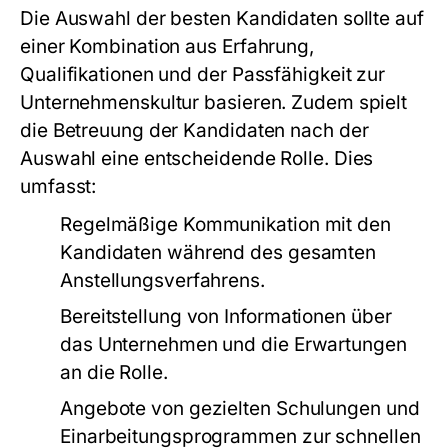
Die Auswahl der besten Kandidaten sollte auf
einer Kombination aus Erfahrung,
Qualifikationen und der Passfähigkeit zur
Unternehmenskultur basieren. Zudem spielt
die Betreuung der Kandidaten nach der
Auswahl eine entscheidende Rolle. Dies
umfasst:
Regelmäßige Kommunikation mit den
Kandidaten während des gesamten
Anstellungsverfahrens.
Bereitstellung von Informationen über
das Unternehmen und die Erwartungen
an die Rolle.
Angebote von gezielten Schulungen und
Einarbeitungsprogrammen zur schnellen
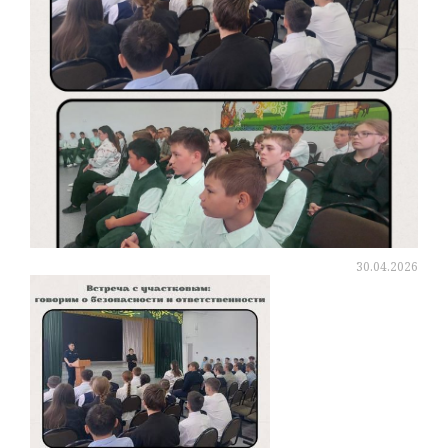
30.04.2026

...

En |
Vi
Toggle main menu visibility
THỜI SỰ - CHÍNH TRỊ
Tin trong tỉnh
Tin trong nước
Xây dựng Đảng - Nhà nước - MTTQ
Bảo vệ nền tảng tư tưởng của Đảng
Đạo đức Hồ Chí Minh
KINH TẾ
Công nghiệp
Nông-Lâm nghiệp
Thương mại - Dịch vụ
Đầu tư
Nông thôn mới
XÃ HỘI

DIRECTIONS:
Could you copy each line from the listing that has the word "Kandidaten" in it?

TASK SOLUTION:
Die Auswahl der besten Kandidaten sollte auf
die Betreuung der Kandidaten nach der
Kandidaten während des gesamten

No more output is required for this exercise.